* _Available data_:
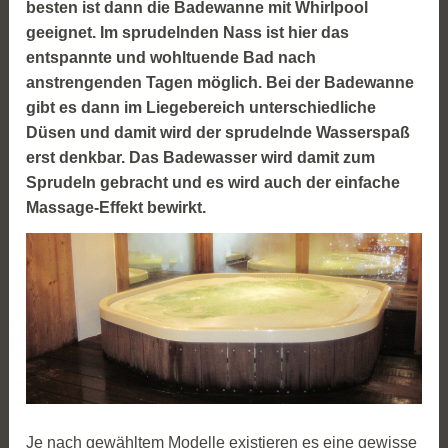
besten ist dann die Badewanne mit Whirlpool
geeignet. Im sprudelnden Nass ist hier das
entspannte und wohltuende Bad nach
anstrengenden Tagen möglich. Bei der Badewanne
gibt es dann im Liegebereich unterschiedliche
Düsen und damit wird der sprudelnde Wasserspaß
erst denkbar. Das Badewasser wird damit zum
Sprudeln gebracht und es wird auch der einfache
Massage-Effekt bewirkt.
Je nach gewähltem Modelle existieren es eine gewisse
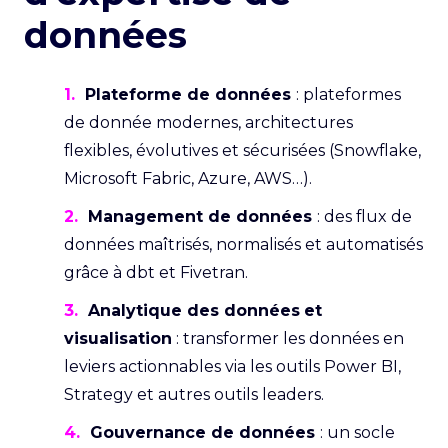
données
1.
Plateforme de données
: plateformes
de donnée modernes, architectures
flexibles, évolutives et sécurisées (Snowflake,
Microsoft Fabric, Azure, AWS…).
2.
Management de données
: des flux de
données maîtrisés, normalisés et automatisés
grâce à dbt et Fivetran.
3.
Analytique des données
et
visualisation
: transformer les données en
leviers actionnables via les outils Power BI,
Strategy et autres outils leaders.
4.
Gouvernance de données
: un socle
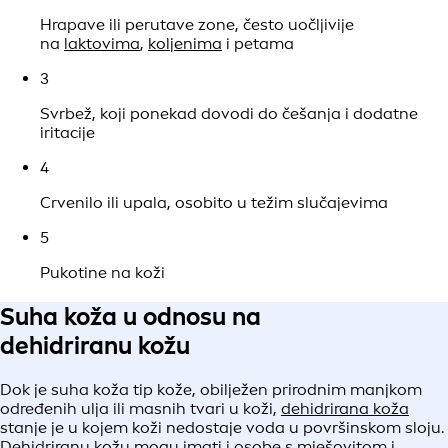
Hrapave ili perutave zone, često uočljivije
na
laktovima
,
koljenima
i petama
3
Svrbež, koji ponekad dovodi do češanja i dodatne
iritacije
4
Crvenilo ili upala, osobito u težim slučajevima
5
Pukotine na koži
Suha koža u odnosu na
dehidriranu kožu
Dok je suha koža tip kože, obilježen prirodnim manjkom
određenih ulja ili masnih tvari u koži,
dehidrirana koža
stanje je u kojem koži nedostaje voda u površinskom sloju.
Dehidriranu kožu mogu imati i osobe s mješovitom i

* * *

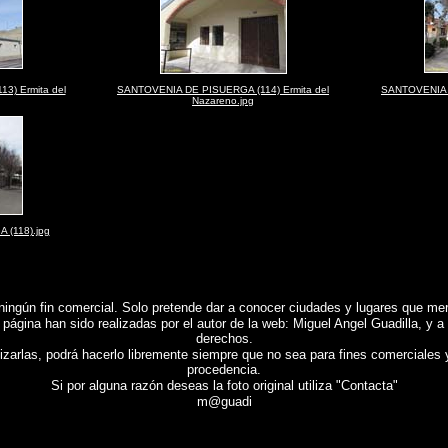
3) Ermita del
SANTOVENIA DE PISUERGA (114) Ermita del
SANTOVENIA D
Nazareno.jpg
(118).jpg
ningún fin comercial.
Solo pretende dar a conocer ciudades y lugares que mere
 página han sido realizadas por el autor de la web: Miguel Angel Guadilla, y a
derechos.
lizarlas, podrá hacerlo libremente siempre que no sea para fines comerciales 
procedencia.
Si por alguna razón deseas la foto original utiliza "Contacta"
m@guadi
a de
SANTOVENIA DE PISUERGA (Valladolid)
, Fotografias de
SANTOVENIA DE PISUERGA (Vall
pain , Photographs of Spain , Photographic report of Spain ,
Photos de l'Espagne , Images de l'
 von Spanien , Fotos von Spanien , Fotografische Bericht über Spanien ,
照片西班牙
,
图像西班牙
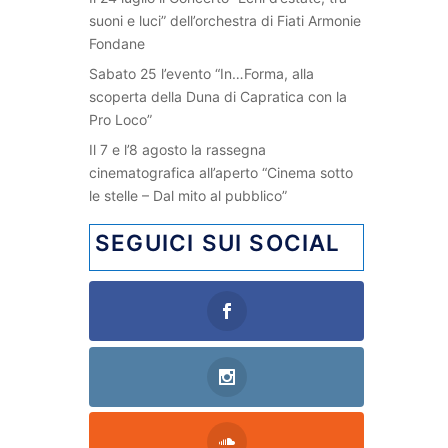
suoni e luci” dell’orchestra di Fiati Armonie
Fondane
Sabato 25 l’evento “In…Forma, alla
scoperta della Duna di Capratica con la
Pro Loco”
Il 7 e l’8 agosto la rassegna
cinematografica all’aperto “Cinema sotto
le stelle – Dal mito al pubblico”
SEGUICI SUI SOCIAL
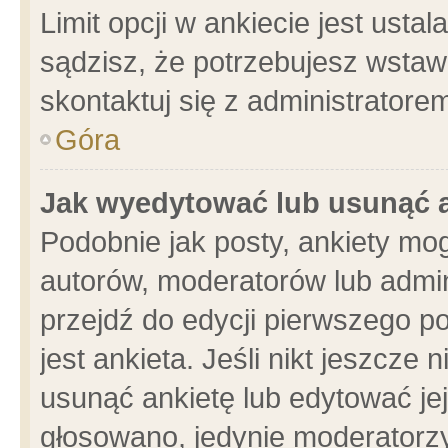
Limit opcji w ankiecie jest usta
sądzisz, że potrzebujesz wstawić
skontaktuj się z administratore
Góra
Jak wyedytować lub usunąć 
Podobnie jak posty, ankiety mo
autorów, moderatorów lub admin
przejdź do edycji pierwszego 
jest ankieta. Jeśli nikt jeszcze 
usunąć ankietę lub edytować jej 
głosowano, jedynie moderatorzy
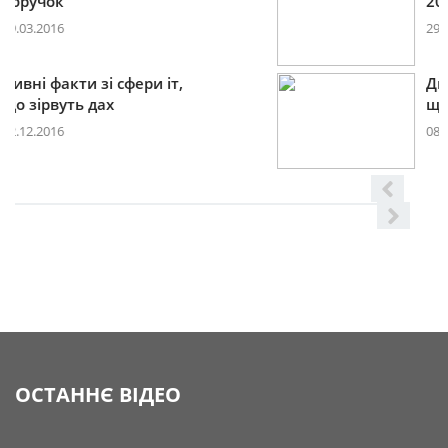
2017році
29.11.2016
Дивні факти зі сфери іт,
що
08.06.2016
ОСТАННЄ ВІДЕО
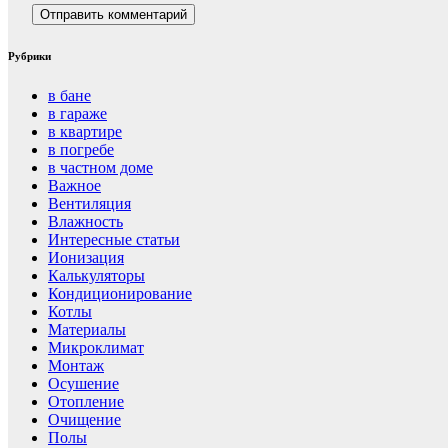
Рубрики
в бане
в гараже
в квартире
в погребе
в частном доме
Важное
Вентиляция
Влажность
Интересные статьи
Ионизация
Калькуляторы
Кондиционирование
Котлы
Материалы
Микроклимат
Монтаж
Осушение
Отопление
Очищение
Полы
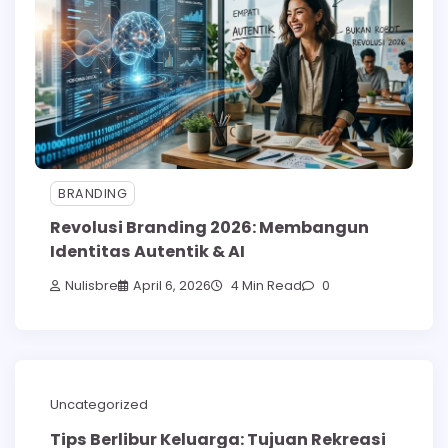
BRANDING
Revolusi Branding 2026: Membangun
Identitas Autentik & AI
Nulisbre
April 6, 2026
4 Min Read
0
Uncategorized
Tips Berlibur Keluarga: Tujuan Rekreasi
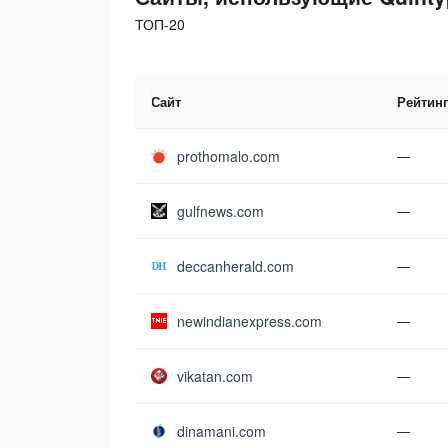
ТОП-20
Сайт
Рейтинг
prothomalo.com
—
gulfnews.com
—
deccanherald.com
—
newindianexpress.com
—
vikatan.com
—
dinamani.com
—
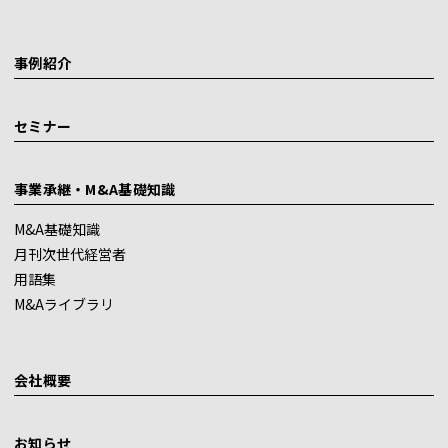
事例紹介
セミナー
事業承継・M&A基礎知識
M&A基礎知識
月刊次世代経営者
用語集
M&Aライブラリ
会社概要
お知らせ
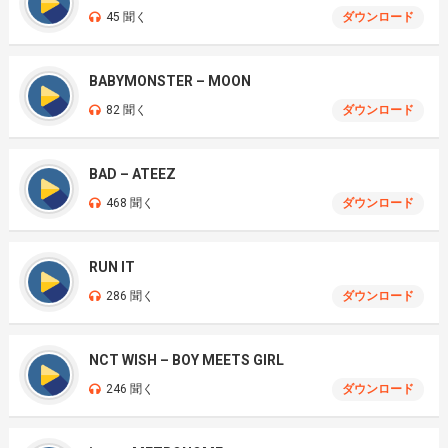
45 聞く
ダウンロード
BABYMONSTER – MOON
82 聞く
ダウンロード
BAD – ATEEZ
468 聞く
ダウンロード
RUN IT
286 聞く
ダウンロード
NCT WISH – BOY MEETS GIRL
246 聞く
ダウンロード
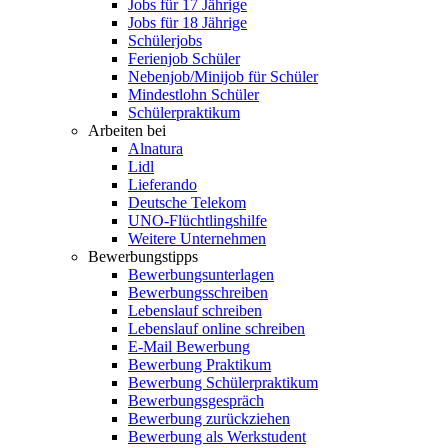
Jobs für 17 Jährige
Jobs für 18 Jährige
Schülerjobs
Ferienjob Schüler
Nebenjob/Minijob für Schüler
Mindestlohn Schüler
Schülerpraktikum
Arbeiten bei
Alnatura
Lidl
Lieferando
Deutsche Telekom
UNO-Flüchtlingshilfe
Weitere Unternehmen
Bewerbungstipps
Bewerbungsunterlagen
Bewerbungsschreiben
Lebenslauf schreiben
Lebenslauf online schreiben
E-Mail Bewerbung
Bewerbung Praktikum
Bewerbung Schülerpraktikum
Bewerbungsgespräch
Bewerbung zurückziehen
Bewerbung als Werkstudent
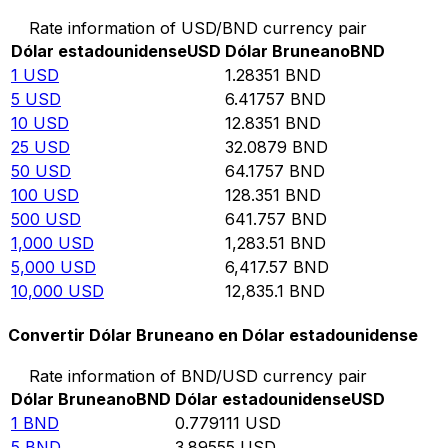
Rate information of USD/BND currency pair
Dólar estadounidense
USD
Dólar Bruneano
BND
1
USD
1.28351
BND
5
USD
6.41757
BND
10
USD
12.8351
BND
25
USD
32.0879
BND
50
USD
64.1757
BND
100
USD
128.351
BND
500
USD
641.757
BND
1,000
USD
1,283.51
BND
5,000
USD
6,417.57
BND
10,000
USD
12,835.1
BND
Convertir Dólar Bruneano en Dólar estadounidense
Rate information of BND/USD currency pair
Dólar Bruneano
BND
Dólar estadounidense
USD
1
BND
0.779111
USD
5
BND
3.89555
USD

* _What is required_: Starting with the line that has "Tips Berlibur Keluarga: Tujuan Rekreasi" and ending with the line that has "Jobs für 18 Jährige", repeat the lines above exactly, omitting every picture.

* _Solution for this exercise_:
Tips Berlibur Keluarga: Tujuan Rekreasi
ТОП-20
Сайт
Рейтинг
prothomalo.com
—
gulfnews.com
—
deccanherald.com
—
newindianexpress.com
—
vikatan.com
—
dinamani.com
—
事例紹介
セミナー
事業承継・M&A基礎知識
M&A基礎知識
月刊次世代経営者
用語集
M&Aライブラリ
会社概要
お知らせ
45 聞く
ダウンロード
BABYMONSTER – MOON
82 聞く
ダウンロード
BAD – ATEEZ
468 聞く
ダウンロード
RUN IT
286 聞く
ダウンロード
NCT WISH – BOY MEETS GIRL
246 聞く
ダウンロード
Jobs für 17 Jährige
Jobs für 18 Jährige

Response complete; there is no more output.